American Association for Aerosol Research - Abstract Submission

AAAR 36th Annual Conference
October 16 - October 20, 2017
Raleigh Convention Center
Raleigh, North Carolina, USA

Abstract View


Kinetic Process Models for Growth, Evaporation and Multiphase Chemistry of Organic Aerosols

THOMAS BERKEMEIER, Masayuki Takeuchi, Gamze Eris, Ulrich Pöschl, Manabu Shiraiwa, Nga Lee Ng, Georgia Institute of Technology

     Abstract Number: 422
     Working Group: Aerosol Chemistry

Abstract
Heterogeneous reactions, gas-particle partitioning and other multiphase processes are important pathways in the formation and processing of atmospheric organic aerosols, but the effects of particle phase state on reaction and condensation kinetics are still not fully elucidated and can often not be described by classical models assuming a homogeneous condensed phase.
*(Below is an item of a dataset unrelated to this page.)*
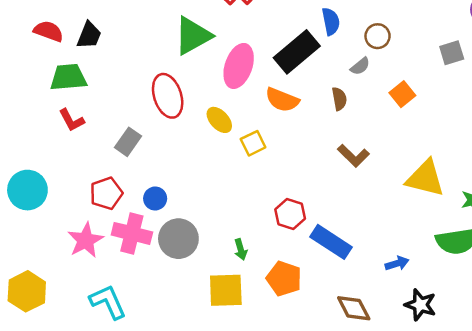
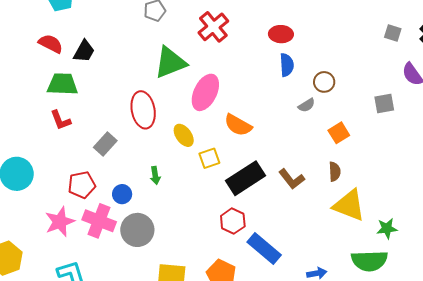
black rectangle: (297, 52) -> (245, 178), moved
brown semicircle: (339, 99) -> (335, 172), moved
green arrow: (241, 249) -> (155, 176), moved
This presentation outlines how kinetic modelling can be used to gain insight into the coupling of mass transport, phase changes, and chemical reactions in complex multiphase reaction systems.
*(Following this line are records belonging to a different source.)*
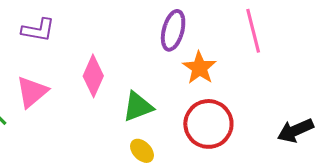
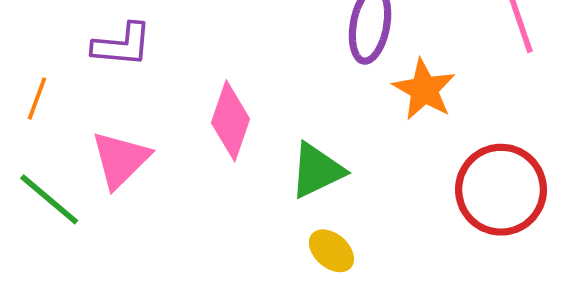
red circle: (208, 124) -> (501, 190), moved

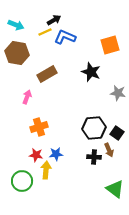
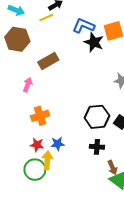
blue L-shape: (65, 37) -> (83, 26), moved
black star: (91, 72) -> (94, 42), moved
brown arrow: (109, 150) -> (112, 168), moved
green circle: (22, 181) -> (35, 170), moved

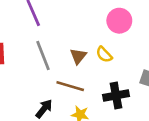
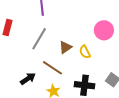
gray line: (43, 55) -> (39, 39), turned 35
We apply the kinetic multi-layer model KM-GAP, which explicitly resolves gas adsorption, evaporation, condensed-phase diffusion and condensed-phase chemistry and the Monte-Carlo Genetic Algorithm (MCGA), a novel method that enables automated and unbiased global optimization of model parameters such as reaction rate coefficients, diffusion coefficients and Henry's law solubility. We show how moisture-induced phase changes can affect the gas uptake and chemical transformation of organic matter by applying the kinetic multi-layer model to a comprehensive experimental data set of ozone uptake by shikimic acid. We find that slow diffusion and ozone destruction can effectively shield reactive organic molecules in the particle bulk from degradation.
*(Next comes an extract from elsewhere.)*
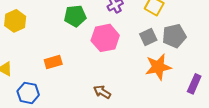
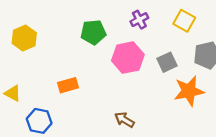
gray square: (148, 37) -> (167, 62), moved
Online coupling of kinetic multi-layer models to mechanisms of gas-phase chemistry such as the Master Chemical Mechanism (MCM) allows for depth-resolved tracking of concentrations during formation and growth of secondary organic aerosol (SOA) particles. In this work, formation, condensation and evaporation of SOA upon change in temperature were investigated in an environmental chamber for several different SOA precursors, leading to an estimation of diffusion coefficients in secondary organic matter.